# Farecla vs Meguiars vs Chemical Guys



## xzaros (Apr 28, 2014)

Hi guys i hope you can help i know its a bit of a bold statement to say one is better than the other but i was just looking for opinions?

I already have g3 liquid and a compounding pad to do repairs etc but im not sure which line is best to go down next. the 3 i have heard about are:

feracla g6 - g10
meguiars range of polishes
chemical guys v range v36 - v38

My car is black with metal flakes.
Thank you so much in advance

Ryan


----------



## stangalang (Nov 27, 2009)

Meguires 101 and 205 by a country mile. Leaps and bounds ahead in all facets of use


----------



## xzaros (Apr 28, 2014)

Thank you so would 101 be the next one to use after g3 then and then 205 after that to finish?


----------



## stangalang (Nov 27, 2009)

xzaros said:


> Thank you so would 101 be the next one to use after g3 then and then 205 after that to finish?
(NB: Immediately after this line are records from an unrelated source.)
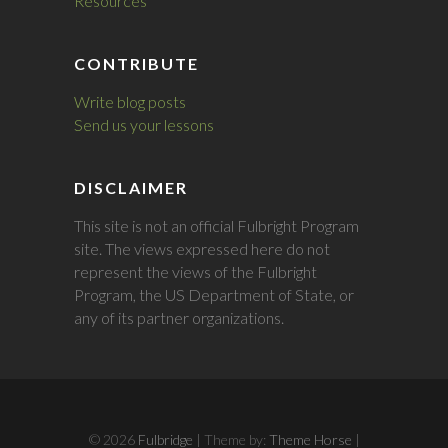
Resources
CONTRIBUTE
Write blog posts
Send us your lessons
DISCLAIMER
This site is not an official Fulbright Program
site. The views expressed here do not
represent the views of the Fulbright
Program, the US Department of State, or
any of its partner organizations.
© 2026
Fulbridge
| Theme by:
Theme Horse
|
101 for compounding and polishing, 205 for finishing. 101 will cut very hard on a very hard pad, and finish perfectly on a finishing pad, it is so versatile its unreal


----------



## lowejackson (Feb 23, 2006)

I think what Stangalang is saying is 101 and 205 would replace all the Farecla products. M101 can be very aggressive if required although the old rule of always starting with the least abrasive products still applies


----------



## xzaros (Apr 28, 2014)

Oh i see, ive already spent on the g3 though, I was going to start with g3 then go g6 then g10. 

Do you think it would be ok to go g3 then onto meguiars m205?


----------



## stangalang (Nov 27, 2009)

xzaros said:


> Oh i see, ive already spent on the g3 though, I was going to start with g3 then go g6 then g10.
> 
> Do you think it would be ok to go g3 then onto meguiars m205?


No, the marks g3 leaves, in my opinion, are way to deep. Its too old skool and finishes very poorly imo. If you use g3 you will need an intermediate step then a finishing step for sure. I feel their products and tech has been superseded a long time ago and by a long way


----------



## xzaros (Apr 28, 2014)

Oh I see, ok I'm prepared to buy the right stuff. Do I need to get meguiars pads? I've got farecla compounding pad and polishing pad. 
Sorry newby alert, I really appreciate your help and opinions guys, there's way too much to choose from out there


----------



## Sheep (Mar 20, 2009)

xzaros said:


> Oh I see, ok I'm prepared to buy the right stuff. Do I need to get meguiars pads? I've got farecla compounding pad and polishing pad.
> Sorry newby alert, I really appreciate your help and opinions guys, there's way too much to choose from out there


You don't need the match the pads, what you have will work. M205 and M101 are designed for foam, where as M105 is better suited on MF pad (cuts harder, finishes better), but it's not as easy to use as M205 (and M101 from what others have said).


----------



## xzaros (Apr 28, 2014)

Ok brilliant thank you, so my plan of attack is:

Wash car
Clay car
Repair chips and wet sand
M101 using farecla compound pad
M205 using farecla polishing pad

Does that sound good?


----------



## stangalang (Nov 27, 2009)

This is a 50/50 with wool pad and m101, no refining



And this is 2 steps, m101 on wool and m205 on a crimson ht pad. No intermediate step required at all


----------



## xzaros (Apr 28, 2014)

Thanks stangalang, that is some nice results there! 
This has cleared it up for me a lot!

Its funny i was just looking at good coatings and someone recommended ArtDeSicko then i saw your footer 

Thanks again!


----------



## lowejackson (Feb 23, 2006)

stangalang said:


> This is a 50/50 with wool pad and m101, no refining
> 
> 
> 
> And this is 2 steps, m101 on wool and m205 on a crimson ht pad. No intermediate step required at all


Very impressive. Not tried 101 on wool yet but the ability to go from wool to a finishing pad is simply amazing. These modern products are so impressive, not forgetting the skills of the person using it.


----------



## Shogun (Mar 21, 2010)

HI

Also witch pad to use with M101 and m205 ?
Cuting polishing finishing ?


----------



## lowejackson (Feb 23, 2006)

Shogun said:


> HI
> 
> Also witch pad to use with M101 and m205 ?
> Cuting polishing finishing ?


Lots of options but always start with the 205 on a test section. You could use 205 on a finishing or polishing pad, 101 on a polishing or compounding pad or even wool. That is the beauty of these products, very flexible


----------



## Shogun (Mar 21, 2010)

lowejackson said:


> Lots of options but always start with the 205 on a test section. You could use 205 on a finishing or polishing pad, 101 on a polishing or compounding pad or even wool. That is the beauty of these products, very flexible


Witch pad 3m, megs, lake, menzerna. 
hexlogic, wafle ..
or is it al the same


----------



## lowejackson (Feb 23, 2006)

Shogun said:


> Witch pad 3m, megs, lake, menzerna.
> hexlogic, wafle ..
> or is it al the same


For a DA I would not suggest 3M pads, they are too soft. They are however fantastic on a rotary. Menzerna pad do not seem that popular but not tried them, Hexlogic, LC etc all make good pads. My view is there is a large degree of preference when it comes to pads so I would not worry about a particular brands. Don't overlook the cheaper stuff eg Serious Performance, Flexipads etc


----------



## Shogun (Mar 21, 2010)

HI

Tanky you for all the great info,

Will try m101,m205 with menzerna pads


----------